Please copy exactly the line containing "Расчет цены" and every line after it, through the last line of the records below, leaving out all pictures.

---+---

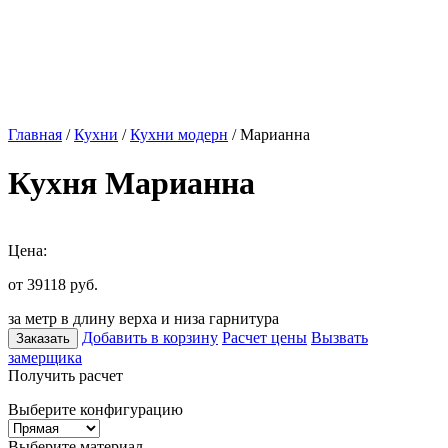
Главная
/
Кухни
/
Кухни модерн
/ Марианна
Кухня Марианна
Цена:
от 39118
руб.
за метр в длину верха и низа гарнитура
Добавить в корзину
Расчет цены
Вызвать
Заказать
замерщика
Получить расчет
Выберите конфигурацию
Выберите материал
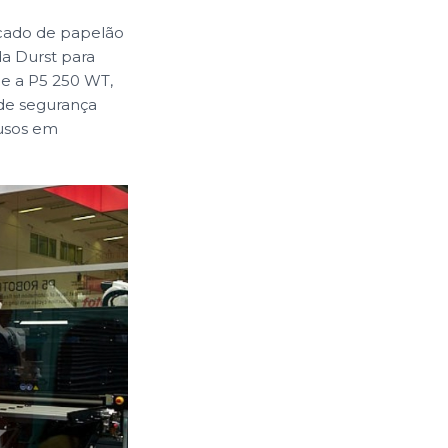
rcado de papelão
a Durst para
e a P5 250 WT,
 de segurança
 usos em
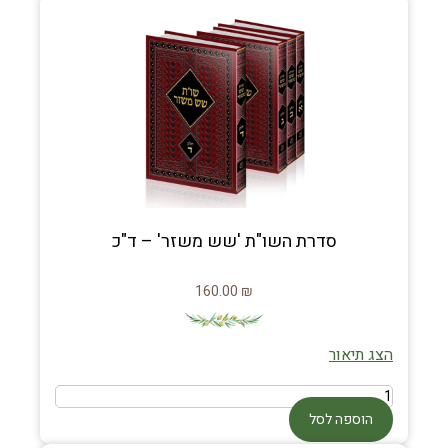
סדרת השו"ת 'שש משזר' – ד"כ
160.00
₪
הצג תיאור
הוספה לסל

---+---

Solution ::
Расчет цены
Вызвать
Заказать
замерщика
Получить расчет
Выберите конфигурацию
Выберите материал
rcado de papelão
a Durst para
e a P5 250 WT,
 de segurança
 usos em
סדרת השו"ת 'שש משזר' – ד"כ
160.00
₪
הצג תיאור
הוספה לסל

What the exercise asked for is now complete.